━━━ RECORD EXTRACTS ━━━
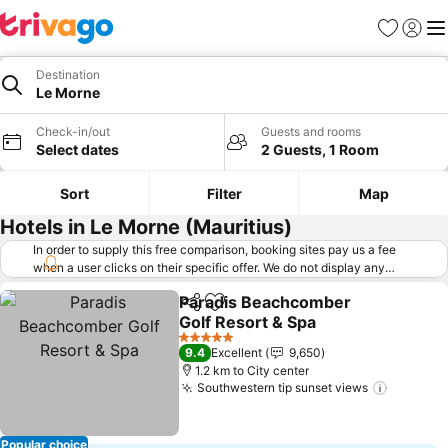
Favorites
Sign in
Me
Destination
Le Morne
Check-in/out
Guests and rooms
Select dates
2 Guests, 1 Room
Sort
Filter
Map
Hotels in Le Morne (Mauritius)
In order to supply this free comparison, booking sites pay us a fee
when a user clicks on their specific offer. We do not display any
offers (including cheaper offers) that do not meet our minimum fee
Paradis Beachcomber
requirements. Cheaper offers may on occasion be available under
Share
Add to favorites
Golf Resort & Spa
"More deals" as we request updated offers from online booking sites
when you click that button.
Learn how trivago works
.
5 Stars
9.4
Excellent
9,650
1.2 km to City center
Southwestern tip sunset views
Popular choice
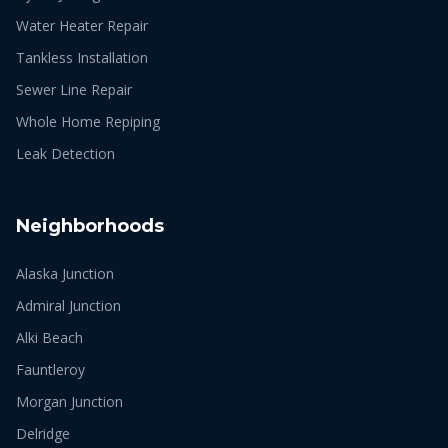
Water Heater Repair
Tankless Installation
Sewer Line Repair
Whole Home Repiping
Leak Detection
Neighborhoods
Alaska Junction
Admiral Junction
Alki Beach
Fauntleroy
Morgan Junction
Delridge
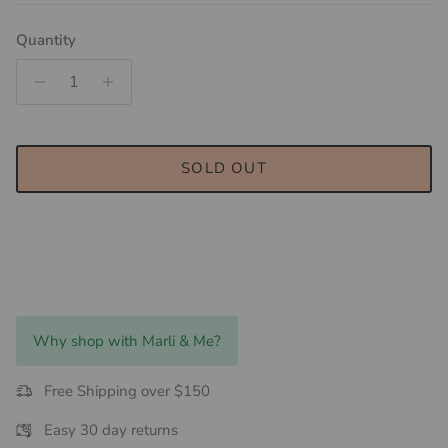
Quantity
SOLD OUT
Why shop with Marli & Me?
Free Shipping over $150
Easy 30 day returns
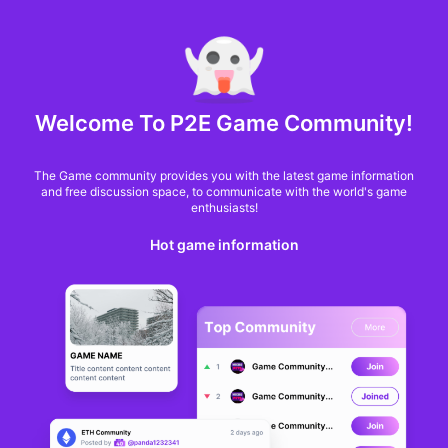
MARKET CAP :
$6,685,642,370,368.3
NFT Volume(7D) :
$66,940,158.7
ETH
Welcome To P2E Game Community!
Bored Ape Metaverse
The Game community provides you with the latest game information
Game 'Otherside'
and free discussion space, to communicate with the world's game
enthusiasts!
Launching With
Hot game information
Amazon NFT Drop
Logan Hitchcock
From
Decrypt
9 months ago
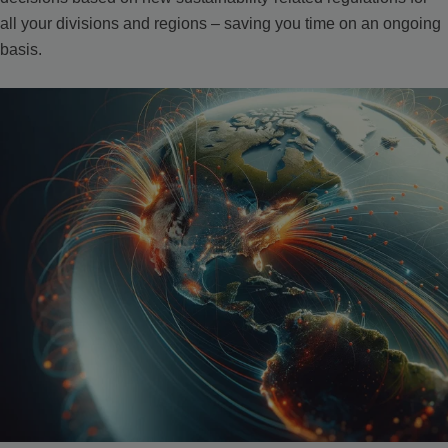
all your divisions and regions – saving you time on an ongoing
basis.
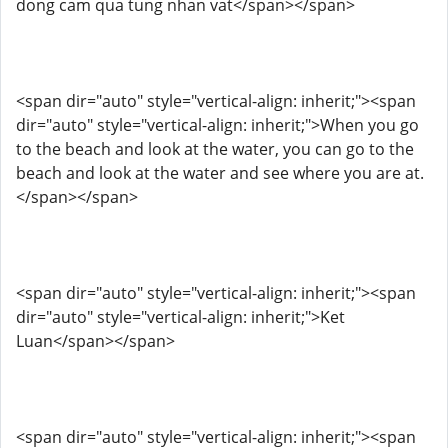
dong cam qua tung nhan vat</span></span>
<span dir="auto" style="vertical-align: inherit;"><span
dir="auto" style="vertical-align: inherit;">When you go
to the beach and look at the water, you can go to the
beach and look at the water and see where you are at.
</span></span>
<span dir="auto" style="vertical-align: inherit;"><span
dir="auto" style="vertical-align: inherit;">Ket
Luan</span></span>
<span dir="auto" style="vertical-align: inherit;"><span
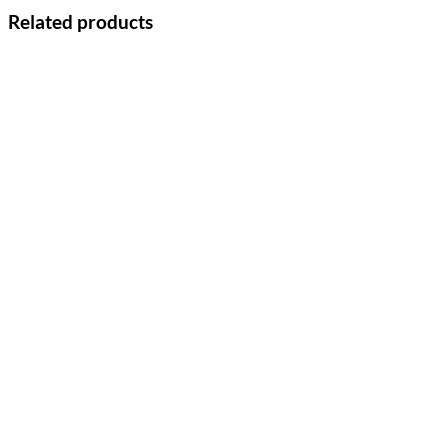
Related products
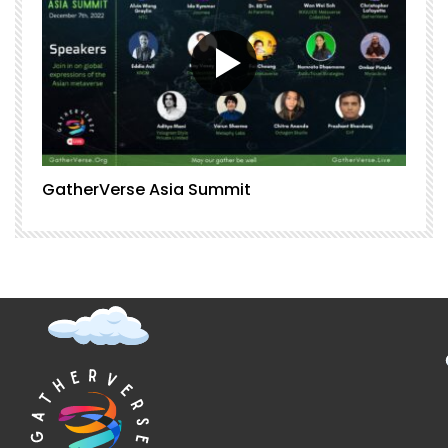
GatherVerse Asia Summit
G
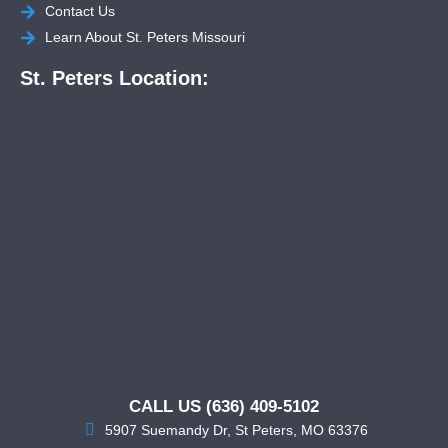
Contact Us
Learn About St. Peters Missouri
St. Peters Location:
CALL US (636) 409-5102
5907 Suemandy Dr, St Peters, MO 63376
━━━
TASK REQUIREMENTS -
Search the records for lines holding the word "Morne", then copy each line you find.

ANSWER BOX -
Le Morne
Hotels in Le Morne (Mauritius)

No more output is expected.